Education, education, and education: We are always learning; while at the family table where children ask endless questions on `why they should consume foods, meaning vegetables’ that they do not like. Within our families where Mum insists that we must cultivate some traditional vegetables for consumption, and in the process we learn not only on the value of different foods, but how to cultivate, harvest, cook and consume them. The knowledge gained from the family setting and school follows us into adulthood as we eat in hotels, restaurants and prepare meals in our kitchens. Equipped with valuable knowledge on foods, I am well-placed to sieve information in the media advertisements of foods and drinks. Once individuals develop this basis sense of ‘good food’, they are less likely to sell their chicken and bananas to purchase bread and soda for their children.

 

At the regional and national levels are specific government, NGO and other development agency supported programs with a focus on foods and nutrition. For example, agricultural extension officers share knowledge on all aspects of farming to include crop cultivation, value adding, consumption and marketing. Research also tends to focus on the nutritional value of locally grown foods, etc.

 

Constraints:

My contributions here relate to access to education, media, and purchasing power of families. At some point, the school curriculum changed into a more national and international institution, whereby students are being prepared to fit in as national and international citizens. So did the knowledge imparted and information shared on foods, diets and nutrition. For example, school text-books at my rural home will be found to contain apples as an example of fruits, yet, no apple grows in my home area.  Young people end up losing knowledge of locally grown and available foods as they acquire knowledge on news foods that they will struggle to obtain (access and afford) later on in life.

 

Today’s availability and access to information and communication channels, including social media has exposed both the young and old to information than never before. Do individuals and families accessing the information have capacity to differentiate foods being advertised mainly as a market item for profit, from food items for nutrition? Goes back to the level and strength of internalized foods and nutritional values at a younger age – those will less knowledge and skills will be easy to sway to advertised foods, some whose nutritional value is not readily available to them.

 

Future strategies/focus:

1.       More emphasis on locally grown and available foods through the educational system, government-focused and NGO programs on food and well-being.

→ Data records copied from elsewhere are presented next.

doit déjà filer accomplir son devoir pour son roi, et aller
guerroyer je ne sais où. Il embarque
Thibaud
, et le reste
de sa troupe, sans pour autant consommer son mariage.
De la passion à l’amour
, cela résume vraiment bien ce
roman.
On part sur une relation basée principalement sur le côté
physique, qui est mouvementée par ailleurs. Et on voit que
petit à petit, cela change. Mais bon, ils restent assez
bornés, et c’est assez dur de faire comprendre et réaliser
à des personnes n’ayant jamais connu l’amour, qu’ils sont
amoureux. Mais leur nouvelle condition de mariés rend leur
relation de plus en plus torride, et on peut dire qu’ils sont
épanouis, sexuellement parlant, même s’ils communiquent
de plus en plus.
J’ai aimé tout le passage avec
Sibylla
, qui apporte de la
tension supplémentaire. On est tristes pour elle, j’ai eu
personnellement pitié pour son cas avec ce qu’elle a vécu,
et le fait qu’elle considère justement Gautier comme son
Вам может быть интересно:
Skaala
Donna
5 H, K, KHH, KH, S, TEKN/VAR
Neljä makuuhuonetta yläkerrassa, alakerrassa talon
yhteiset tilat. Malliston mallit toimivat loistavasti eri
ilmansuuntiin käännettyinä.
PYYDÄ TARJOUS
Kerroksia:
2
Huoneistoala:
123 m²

2.       Emphasis through the school system on the different climatic conditions and linkages to specific foods, diets, and nutrition, i.e., if there are no apples in your locality, it does not mean you lack access to nutritious fruits. Eat local.

3.       Provision of infrastructure, for example the construction of roads to enable timely transportation of fresh foods from farms in rural areas to consumers in urban centers.

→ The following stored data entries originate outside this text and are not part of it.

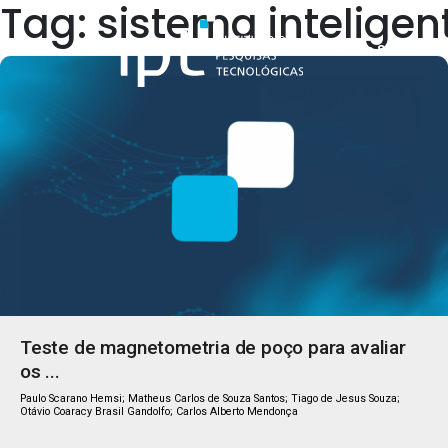
Tag: sistema inteligen
Quem Somos
Teste de magnetometria de poço para avaliar
os ...
Paulo Scarano Hemsi; Matheus Carlos de Souza Santos; Tiago de Jesus Souza;
Otávio Coaracy Brasil Gandolfo; Carlos Alberto Mendonça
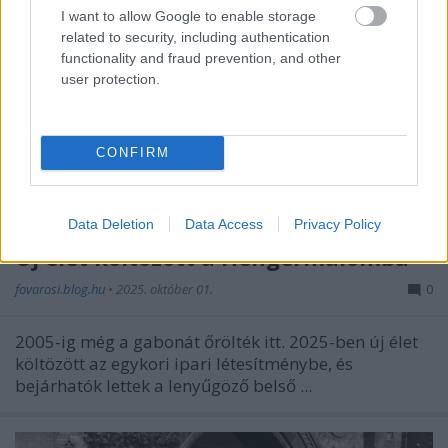
I want to allow Google to enable storage
related to security, including authentication
functionality and fraud prevention, and other
user protection.
CONFIRM
Data Deletion
Data Access
Privacy Policy
Új élet költözött a Hengermalomba
fovarosi.blog.hu
•
2025. október 01.
0
2005-ig még a gabonát őrölték itt. 2025-ben új élet
költözött az egykori ipari létesítménybe, és
bejárhatók lettek a lenyűgöző belső ...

4.       Encourage the private sector to process, add value, package and sell locally produced foods.

5.       Collaboration with the private sector in the advertisement and campaigns to encourage rural families to consume traditional foods or locally available foods.

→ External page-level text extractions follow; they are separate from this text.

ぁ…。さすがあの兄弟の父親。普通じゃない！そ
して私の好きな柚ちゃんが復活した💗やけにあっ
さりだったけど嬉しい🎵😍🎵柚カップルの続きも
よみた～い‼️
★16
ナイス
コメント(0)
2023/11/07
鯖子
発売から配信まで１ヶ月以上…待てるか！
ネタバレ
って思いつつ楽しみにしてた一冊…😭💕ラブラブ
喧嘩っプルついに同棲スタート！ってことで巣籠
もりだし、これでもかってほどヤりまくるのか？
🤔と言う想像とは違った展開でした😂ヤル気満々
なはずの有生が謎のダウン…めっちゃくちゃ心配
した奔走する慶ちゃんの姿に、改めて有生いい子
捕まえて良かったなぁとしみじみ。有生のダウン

6.       Encourage `middle class’ families to consume traditional foods – the standards they set in terms of nutrition, dress, mannerisms, etc. have been found to set standards that rural families or the poor in urban centers will strive to achieve.

7.       Encourage rural and urban families to facilitate ‘family-meal-times’ – one way for young people to acquire skills on the cultivation and preparation of particular foods, and less reliance on the purchase of prepared foods, whose nutritional content they lack knowledge.

 

Nutrition education through family farming is a process; it is complicated, but achievable: Expose young people to food seeds, to food cultivation processes (can be achieved growing two seeds in a tin), to food harvesting and cooking techniques. Such knowledge will be everlasting, and will be the beginning of better diets and better nutrition.